• WORK INSTRUCTION:
Each entry below is to be reproduced exactly, though any pictures it holds must be omitted.
====== STUDY MATERIAL
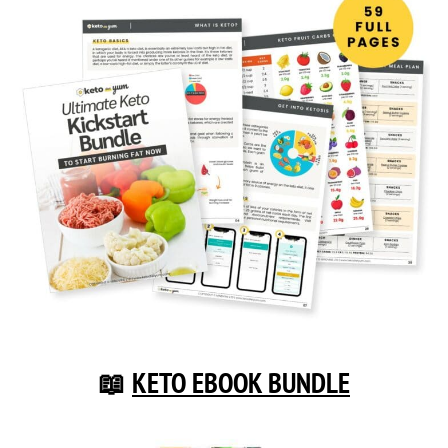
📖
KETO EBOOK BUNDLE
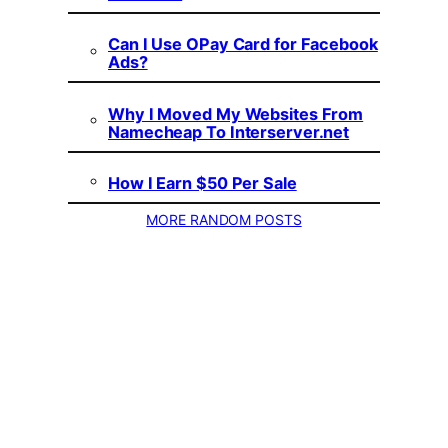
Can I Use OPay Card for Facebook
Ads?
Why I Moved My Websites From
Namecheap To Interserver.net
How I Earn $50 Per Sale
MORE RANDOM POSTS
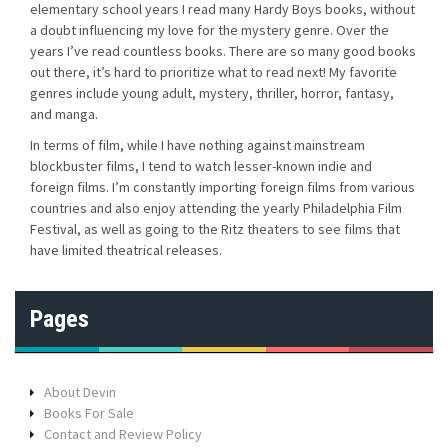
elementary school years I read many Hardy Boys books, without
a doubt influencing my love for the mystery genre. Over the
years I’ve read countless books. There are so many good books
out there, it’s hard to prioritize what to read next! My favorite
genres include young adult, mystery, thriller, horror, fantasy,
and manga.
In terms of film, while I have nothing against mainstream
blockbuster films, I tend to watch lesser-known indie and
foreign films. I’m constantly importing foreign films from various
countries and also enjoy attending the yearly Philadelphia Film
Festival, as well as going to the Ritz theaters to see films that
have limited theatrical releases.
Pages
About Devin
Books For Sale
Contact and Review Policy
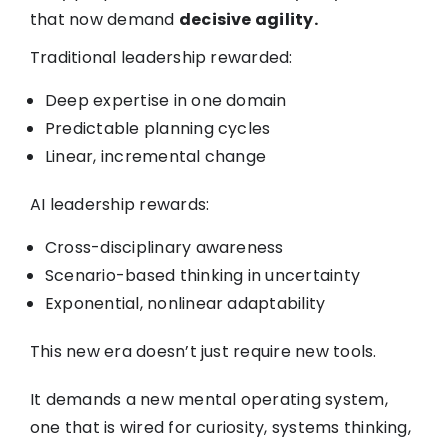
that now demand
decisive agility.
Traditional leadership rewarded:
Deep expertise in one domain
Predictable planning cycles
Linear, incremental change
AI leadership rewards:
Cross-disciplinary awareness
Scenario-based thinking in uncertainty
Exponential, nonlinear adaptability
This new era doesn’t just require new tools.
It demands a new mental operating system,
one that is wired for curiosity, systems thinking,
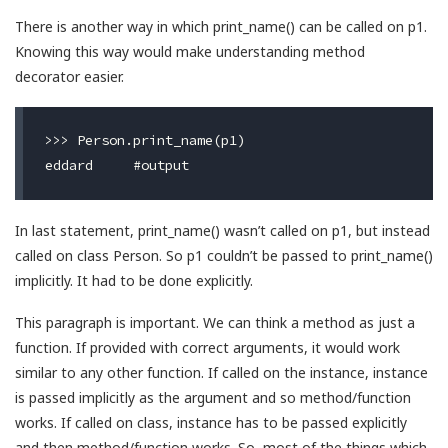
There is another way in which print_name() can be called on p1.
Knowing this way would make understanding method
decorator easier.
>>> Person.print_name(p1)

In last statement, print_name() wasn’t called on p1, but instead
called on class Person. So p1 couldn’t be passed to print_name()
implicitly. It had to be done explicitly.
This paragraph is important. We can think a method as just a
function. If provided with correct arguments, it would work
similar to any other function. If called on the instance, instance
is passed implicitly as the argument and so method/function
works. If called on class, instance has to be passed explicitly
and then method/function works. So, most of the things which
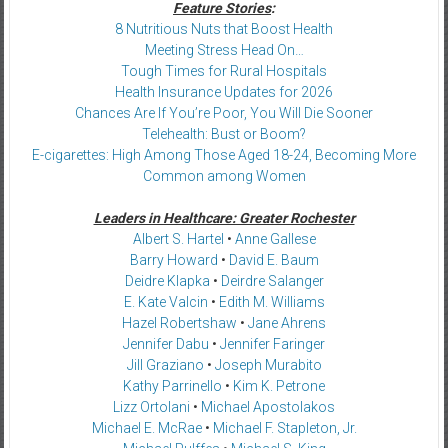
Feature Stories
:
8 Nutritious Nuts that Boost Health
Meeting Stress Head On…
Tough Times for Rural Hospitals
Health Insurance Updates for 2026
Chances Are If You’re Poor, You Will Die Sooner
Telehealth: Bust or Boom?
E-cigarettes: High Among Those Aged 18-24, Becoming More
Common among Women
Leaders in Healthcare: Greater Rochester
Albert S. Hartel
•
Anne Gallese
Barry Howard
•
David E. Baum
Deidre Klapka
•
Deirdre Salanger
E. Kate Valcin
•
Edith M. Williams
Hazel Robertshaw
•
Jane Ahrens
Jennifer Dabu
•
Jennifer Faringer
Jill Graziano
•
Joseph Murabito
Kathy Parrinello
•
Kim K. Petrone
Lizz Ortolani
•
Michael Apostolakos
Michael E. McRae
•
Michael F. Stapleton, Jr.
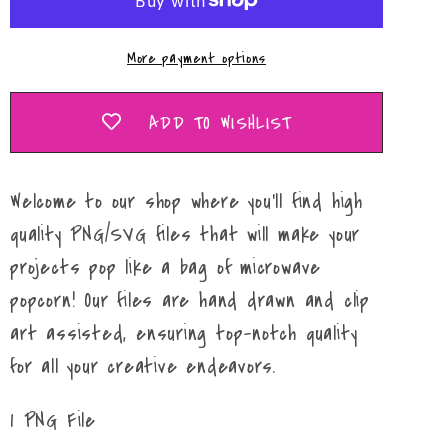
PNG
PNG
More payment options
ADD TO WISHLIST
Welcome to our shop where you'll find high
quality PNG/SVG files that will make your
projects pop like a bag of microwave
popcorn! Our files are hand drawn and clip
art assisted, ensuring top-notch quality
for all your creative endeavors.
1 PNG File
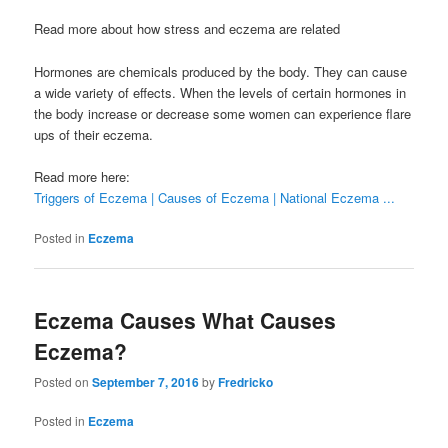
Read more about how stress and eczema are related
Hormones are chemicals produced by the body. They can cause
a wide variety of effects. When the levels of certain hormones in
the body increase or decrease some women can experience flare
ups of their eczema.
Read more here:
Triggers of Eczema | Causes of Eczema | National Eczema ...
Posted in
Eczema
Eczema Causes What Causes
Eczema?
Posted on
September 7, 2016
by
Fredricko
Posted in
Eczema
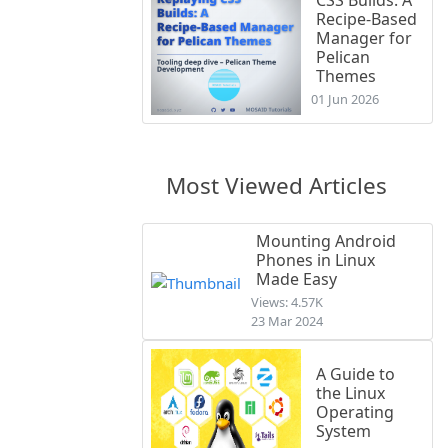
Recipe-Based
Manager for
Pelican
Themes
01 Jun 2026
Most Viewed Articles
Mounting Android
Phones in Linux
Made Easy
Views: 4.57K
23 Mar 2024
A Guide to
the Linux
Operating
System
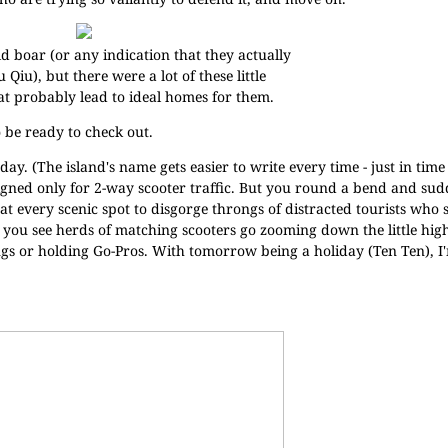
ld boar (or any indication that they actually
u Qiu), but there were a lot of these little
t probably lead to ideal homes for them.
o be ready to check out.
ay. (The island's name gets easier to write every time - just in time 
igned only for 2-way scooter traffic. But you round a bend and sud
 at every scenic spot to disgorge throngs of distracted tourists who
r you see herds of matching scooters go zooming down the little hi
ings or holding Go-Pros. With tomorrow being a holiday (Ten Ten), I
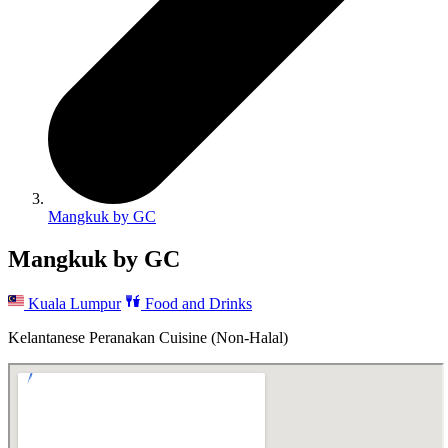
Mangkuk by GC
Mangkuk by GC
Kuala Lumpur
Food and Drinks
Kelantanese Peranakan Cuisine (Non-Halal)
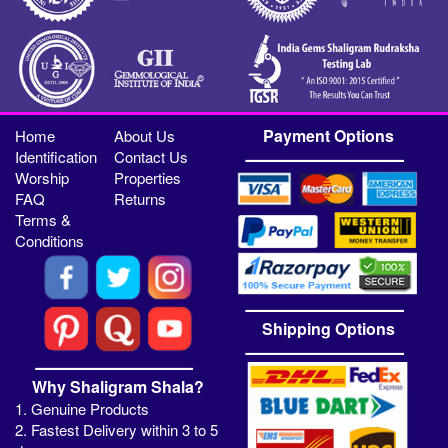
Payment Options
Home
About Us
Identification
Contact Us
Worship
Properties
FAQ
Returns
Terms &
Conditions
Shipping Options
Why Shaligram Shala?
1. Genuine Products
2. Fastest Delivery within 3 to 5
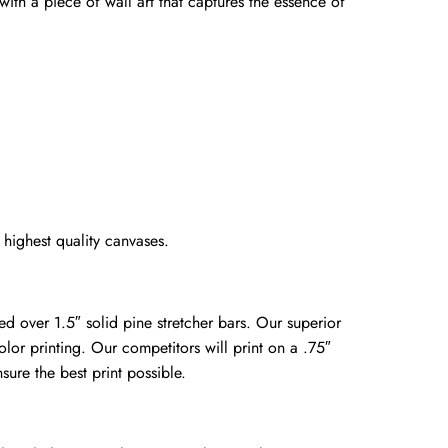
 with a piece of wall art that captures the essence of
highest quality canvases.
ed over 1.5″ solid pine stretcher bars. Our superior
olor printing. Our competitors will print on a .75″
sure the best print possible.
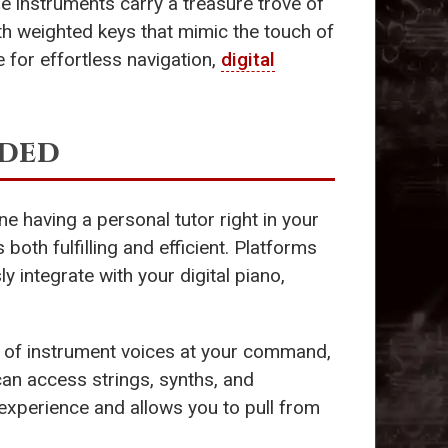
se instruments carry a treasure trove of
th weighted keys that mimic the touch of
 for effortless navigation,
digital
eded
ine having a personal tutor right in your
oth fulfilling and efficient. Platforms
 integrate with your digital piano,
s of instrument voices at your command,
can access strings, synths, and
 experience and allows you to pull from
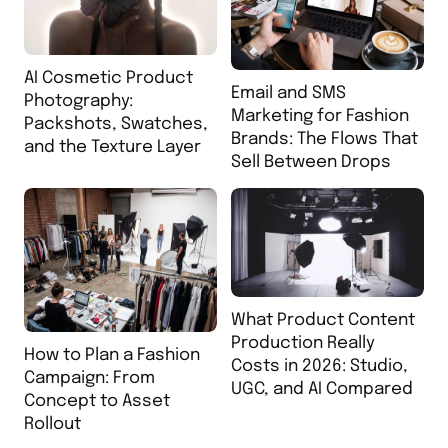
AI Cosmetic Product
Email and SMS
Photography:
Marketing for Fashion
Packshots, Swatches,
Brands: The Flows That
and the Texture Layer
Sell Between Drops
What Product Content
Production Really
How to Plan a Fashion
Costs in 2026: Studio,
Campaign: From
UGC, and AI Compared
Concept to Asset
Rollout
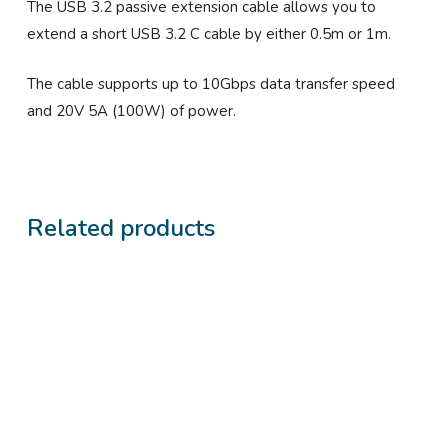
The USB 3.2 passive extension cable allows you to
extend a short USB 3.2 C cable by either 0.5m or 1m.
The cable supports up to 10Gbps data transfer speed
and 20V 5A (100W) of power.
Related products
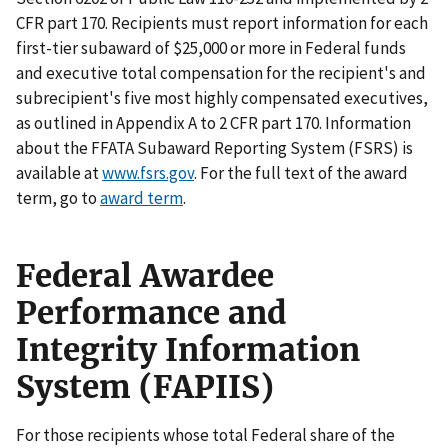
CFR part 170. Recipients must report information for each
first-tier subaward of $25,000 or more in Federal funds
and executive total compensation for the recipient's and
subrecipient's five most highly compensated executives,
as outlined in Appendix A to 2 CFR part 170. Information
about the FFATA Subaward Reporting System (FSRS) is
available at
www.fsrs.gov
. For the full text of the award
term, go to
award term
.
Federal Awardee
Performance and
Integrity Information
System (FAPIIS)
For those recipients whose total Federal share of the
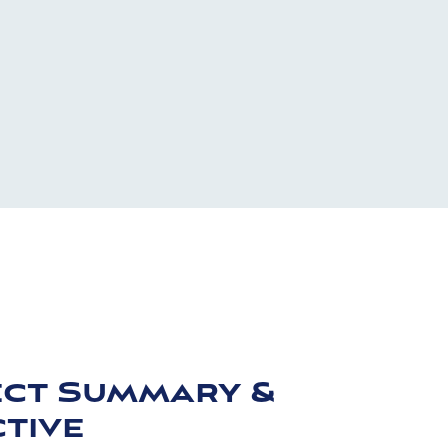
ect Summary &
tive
============
• THE ANSWER:
📖
KETO EBOOK BUNDLE
Can I Use OPay Card for Facebook
Ads?
Why I Moved My Websites From
Namecheap To Interserver.net
How I Earn $50 Per Sale
MORE RANDOM POSTS
elementary school years I read many Hardy Boys books, without
a doubt influencing my love for the mystery genre. Over the
years I’ve read countless books. There are so many good books
out there, it’s hard to prioritize what to read next! My favorite
genres include young adult, mystery, thriller, horror, fantasy,
and manga.
In terms of film, while I have nothing against mainstream
blockbuster films, I tend to watch lesser-known indie and
foreign films. I’m constantly importing foreign films from various
countries and also enjoy attending the yearly Philadelphia Film
Festival, as well as going to the Ritz theaters to see films that
have limited theatrical releases.
Pages
About Devin
Books For Sale
Contact and Review Policy
that now demand
decisive agility.
Traditional leadership rewarded:
Deep expertise in one domain
Predictable planning cycles
Linear, incremental change
AI leadership rewards:
Cross-disciplinary awareness
Scenario-based thinking in uncertainty
Exponential, nonlinear adaptability
This new era doesn’t just require new tools.
It demands a new mental operating system,
one that is wired for curiosity, systems thinking,
There is another way in which print_name() can be called on p1.
Knowing this way would make understanding method
decorator easier.
>>> Person.print_name(p1)

In last statement, print_name() wasn’t called on p1, but instead
called on class Person. So p1 couldn’t be passed to print_name()
implicitly. It had to be done explicitly.
This paragraph is important. We can think a method as just a
function. If provided with correct arguments, it would work
similar to any other function. If called on the instance, instance
is passed implicitly as the argument and so method/function
works. If called on class, instance has to be passed explicitly
and then method/function works. So, most of the things which
Feature Stories
:
8 Nutritious Nuts that Boost Health
Meeting Stress Head On…
Tough Times for Rural Hospitals
Health Insurance Updates for 2026
Chances Are If You’re Poor, You Will Die Sooner
Telehealth: Bust or Boom?
E-cigarettes: High Among Those Aged 18-24, Becoming More
Common among Women
Leaders in Healthcare: Greater Rochester
Albert S. Hartel
•
Anne Gallese
Barry Howard
•
David E. Baum
Deidre Klapka
•
Deirdre Salanger
E. Kate Valcin
•
Edith M. Williams
Hazel Robertshaw
•
Jane Ahrens
Jennifer Dabu
•
Jennifer Faringer
Jill Graziano
•
Joseph Murabito
Kathy Parrinello
•
Kim K. Petrone
Lizz Ortolani
•
Michael Apostolakos
Michael E. McRae
•
Michael F. Stapleton, Jr.
PNG
PNG
More payment options
ADD TO WISHLIST
Welcome to our shop where you'll find high
quality PNG/SVG files that will make your
projects pop like a bag of microwave
popcorn! Our files are hand drawn and clip
art assisted, ensuring top-notch quality
for all your creative endeavors.
1 PNG File
Read more about how stress and eczema are related
Hormones are chemicals produced by the body. They can cause
a wide variety of effects. When the levels of certain hormones in
the body increase or decrease some women can experience flare
ups of their eczema.
Read more here:
Triggers of Eczema | Causes of Eczema | National Eczema ...
Posted in
Eczema
Eczema Causes What Causes
Eczema?
Posted on
September 7, 2016
by
Fredricko
Posted in
Eczema
Recipe-Based
Manager for
Pelican
Themes
01 Jun 2026
Most Viewed Articles
Mounting Android
Phones in Linux
Made Easy
Views: 4.57K
23 Mar 2024
A Guide to
the Linux
Operating
System
ld boar (or any indication that they actually
u Qiu), but there were a lot of these little
t probably lead to ideal homes for them.
o be ready to check out.
ay. (The island's name gets easier to write every time - just in time 
igned only for 2-way scooter traffic. But you round a bend and sud
 at every scenic spot to disgorge throngs of distracted tourists who
r you see herds of matching scooters go zooming down the little hi
ings or holding Go-Pros. With tomorrow being a holiday (Ten Ten), I
Mangkuk by GC
Mangkuk by GC
Kuala Lumpur
Food and Drinks
Kelantanese Peranakan Cuisine (Non-Halal)
Payment Options
Home
About Us
Identification
Contact Us
Worship
Properties
FAQ
Returns
Terms &
Conditions
Shipping Options
Why Shaligram Shala?
1. Genuine Products
2. Fastest Delivery within 3 to 5
 with a piece of wall art that captures the essence of
highest quality canvases.
ed over 1.5″ solid pine stretcher bars. Our superior
olor printing. Our competitors will print on a .75″
sure the best print possible.
se instruments carry a treasure trove of
th weighted keys that mimic the touch of
 for effortless navigation,
digital
eded
ine having a personal tutor right in your
oth fulfilling and efficient. Platforms
 integrate with your digital piano,
s of instrument voices at your command,
can access strings, synths, and
 experience and allows you to pull from
AI Cosmetic Product
Email and SMS
Photography:
Marketing for Fashion
Packshots, Swatches,
Brands: The Flows That
and the Texture Layer
Sell Between Drops
What Product Content
Production Really
How to Plan a Fashion
Costs in 2026: Studio,
Campaign: From
UGC, and AI Compared
Concept to Asset
Rollout
The USB 3.2 passive extension cable allows you to
extend a short USB 3.2 C cable by either 0.5m or 1m.
The cable supports up to 10Gbps data transfer speed
and 20V 5A (100W) of power.
Related products
CFR part 170. Recipients must report information for each
first-tier subaward of $25,000 or more in Federal funds
and executive total compensation for the recipient's and
subrecipient's five most highly compensated executives,
as outlined in Appendix A to 2 CFR part 170. Information
about the FFATA Subaward Reporting System (FSRS) is
available at
www.fsrs.gov
. For the full text of the award
term, go to
award term
.
Federal Awardee
Performance and
Integrity Information
System (FAPIIS)
For those recipients whose total Federal share of the
ect Summary &
tive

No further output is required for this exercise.